Samstag, 17. Januar 2009

Das Leid der weißen Schwarzen

Albinos in Afrika

Albinos werden von selbst ernannten Hexenmeistern gejagt und getötet. Körperteile von ihnen gelten in Afrika als Glücksbringer. In Mali setzten tausende Demonstranten ein Zeichen gegen diesen Aberglauben.

Die 76.000 Euro Spenden sind für Salif Keïta eher nebensächlich – viel wichtiger ist dem Musiker die Aufmerksamkeit, die ihm und allen anderen Menschen mit Albinismus entgegengebracht wird. Gerade jetzt, da afrikanische Hexenmeister wieder verstärkt Jagd auf die “weißen Schwarzen”, wie sie sich selbst nennen, machen.
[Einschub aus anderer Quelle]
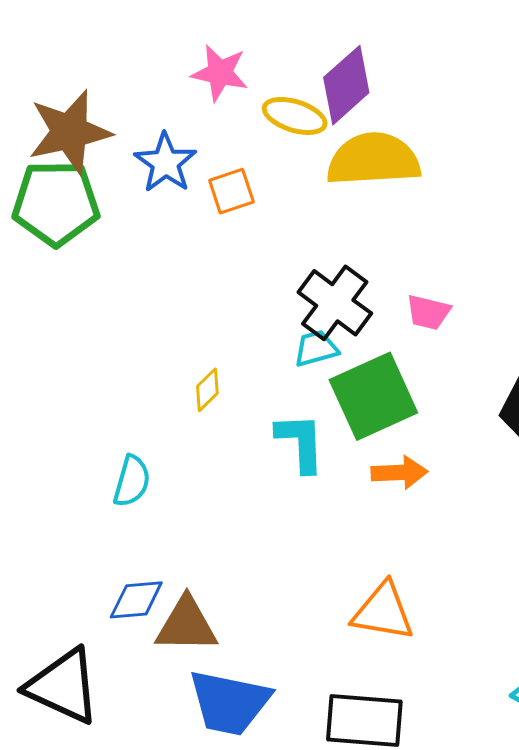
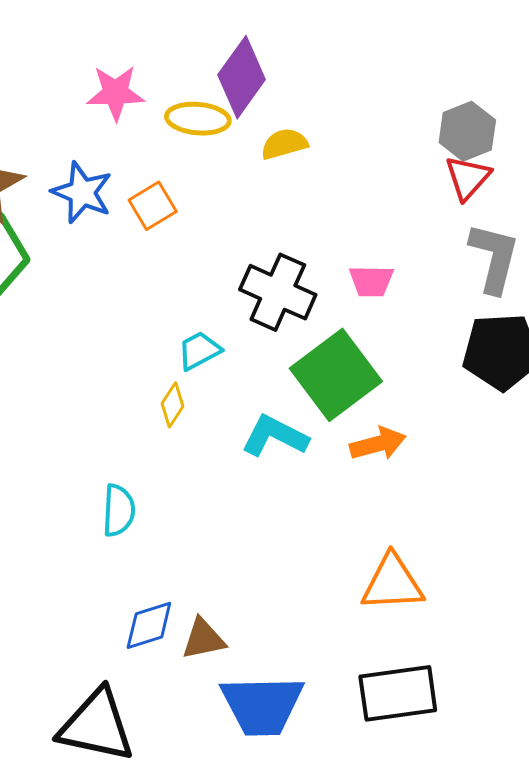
yellow semicircle: (373, 159) -> (284, 144), size x0.5
cyan trapezoid: (316, 348) -> (199, 351), moved
cyan L-shape: (300, 442) -> (275, 436), turned -48
brown triangle: (186, 625) -> (203, 639), size x0.7

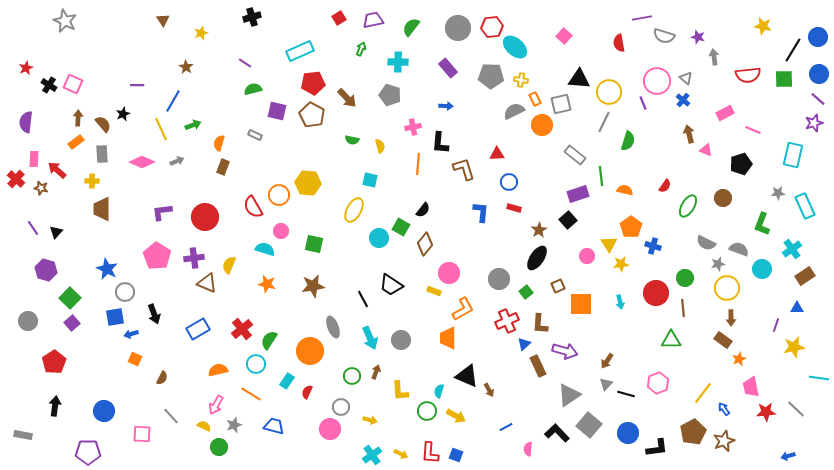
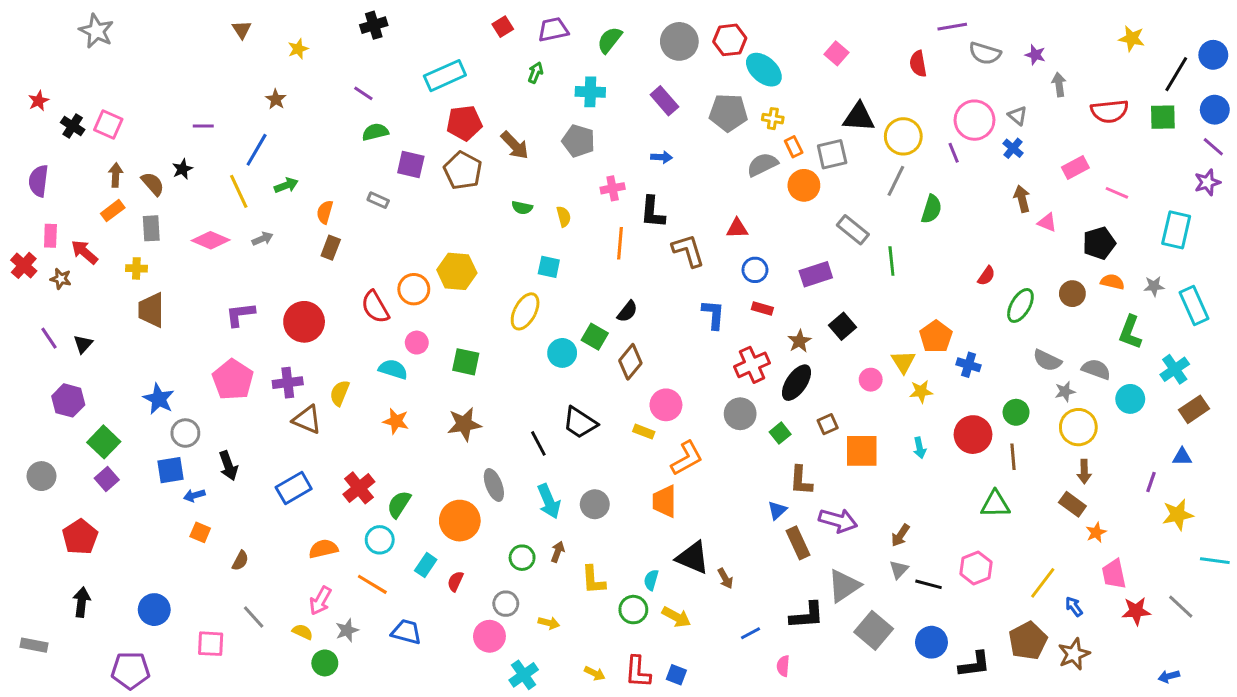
orange semicircle: (625, 190) -> (1112, 282), moved
purple rectangle: (578, 194) -> (816, 274), moved
red cross: (507, 321) -> (752, 365), moved
black L-shape: (557, 433) -> (807, 615), moved, turned 130
cyan cross: (372, 455) -> (524, 675), moved

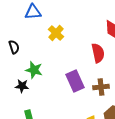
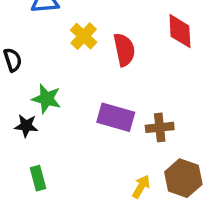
red semicircle: (98, 53) -> (124, 50), moved
purple rectangle: (75, 81) -> (116, 117), turned -50

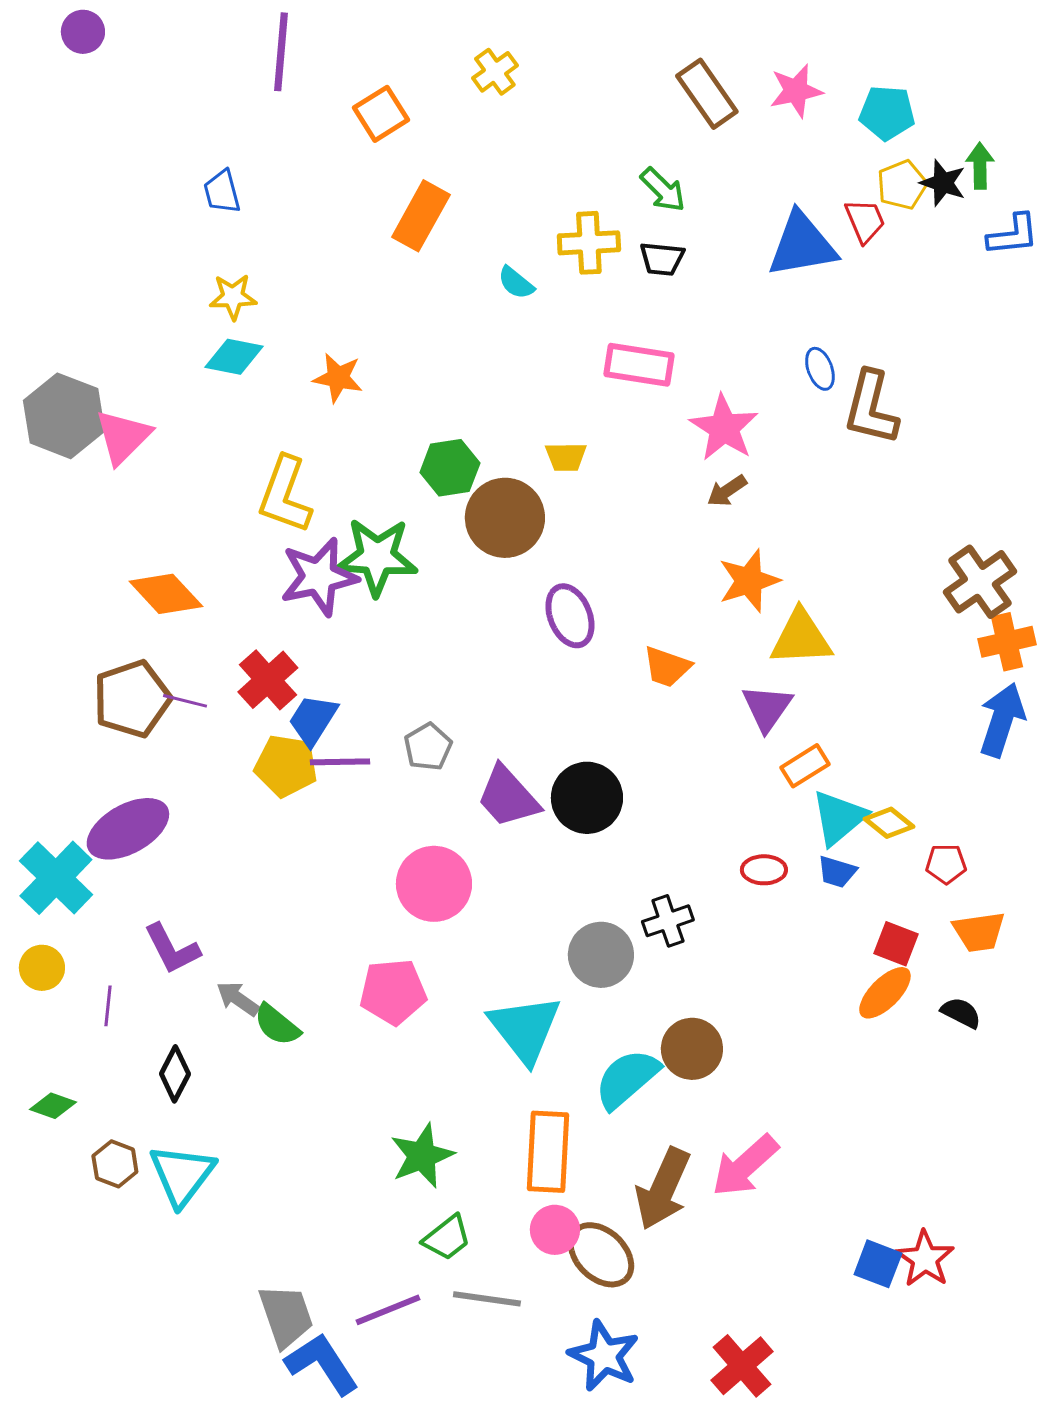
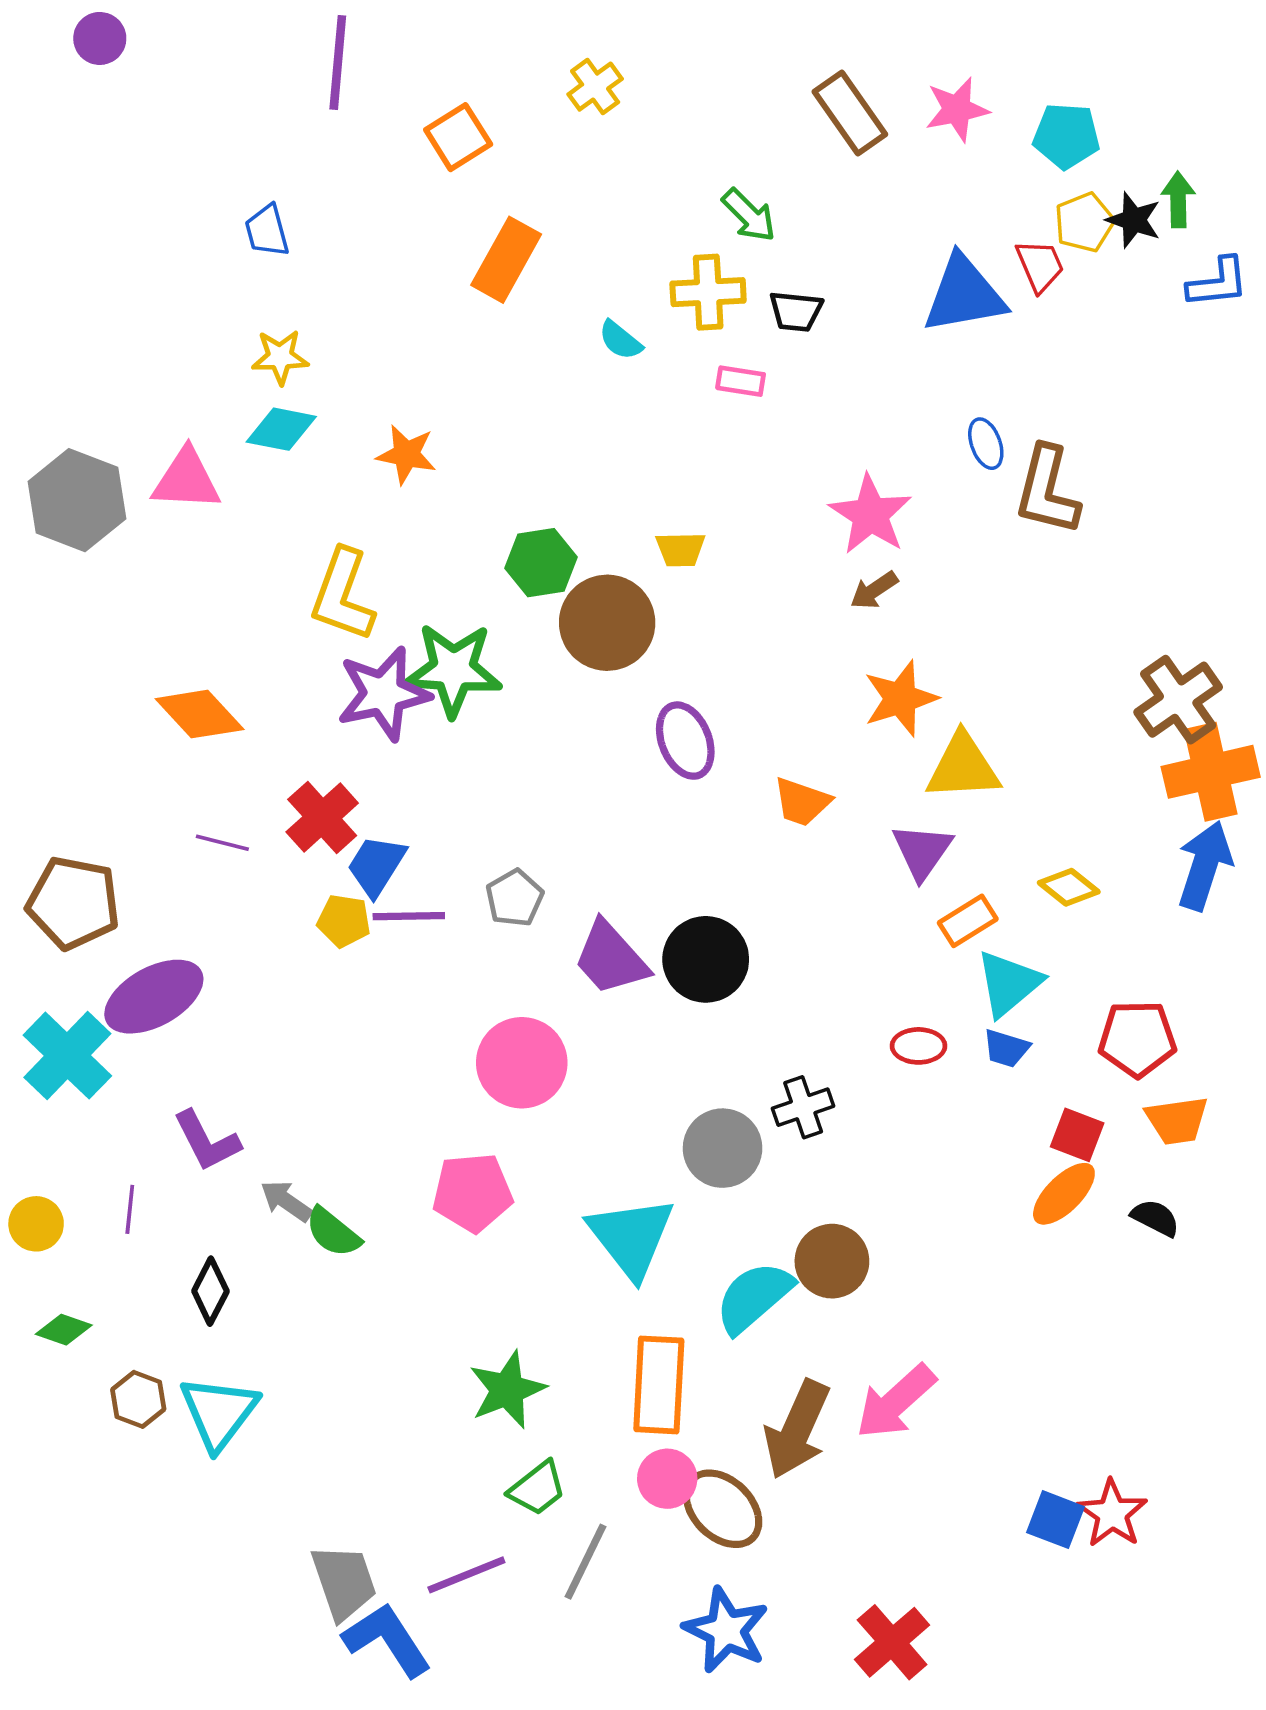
green arrow: (663, 190) -> (749, 215), moved
pink rectangle: (639, 365) -> (741, 381), moved, size x0.6
pink triangle: (123, 437) -> (186, 480), moved, turned 48
orange cross: (1007, 642) -> (1211, 772), size x1.4
brown pentagon: (132, 699) -> (73, 903), moved, turned 30
yellow pentagon: (286, 766) -> (344, 921), size x0.7
yellow diamond: (889, 823) -> (1069, 887), moved
red pentagon: (946, 864) -> (1137, 1039), size x1.6
yellow circle: (42, 968) -> (36, 1224), moved
gray line: (487, 1299) -> (585, 1562), turned -72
Deshalb hat die “Goldene Stimme Afrikas” am Wochenende zu einer großen Kundgebung in Malis Hauptstadt Bamako aufgerufen – mehrere Tausend Menschen kamen, das Fernsehen übertrug die Demonstration live. “Wir stehen an Eurer Seite”, lautete die Botschaft der Teilnehmer.

Körperteile von Albinos gelten in Afrika als Glücksbringer, Zaubertränke mit ihrem Blut sollen dem Käufer Wohlstand bringen. Das besagt ein gängiger Aberglaube, der 2008 alleine in Tansania rund 30 Menschen das Leben gekostet hat. Wegen dieses Aberglaubens werden Albinos gejagt, verstümmelt und getötet. Zuletzt wurde die sechsjährige Cizanye umgebracht. “Die Banditen haben sie enthauptet, ihre Arme und Beine abgeschnitten und nahmen diese anschließend mit”, erklärte ein Behördensprecher.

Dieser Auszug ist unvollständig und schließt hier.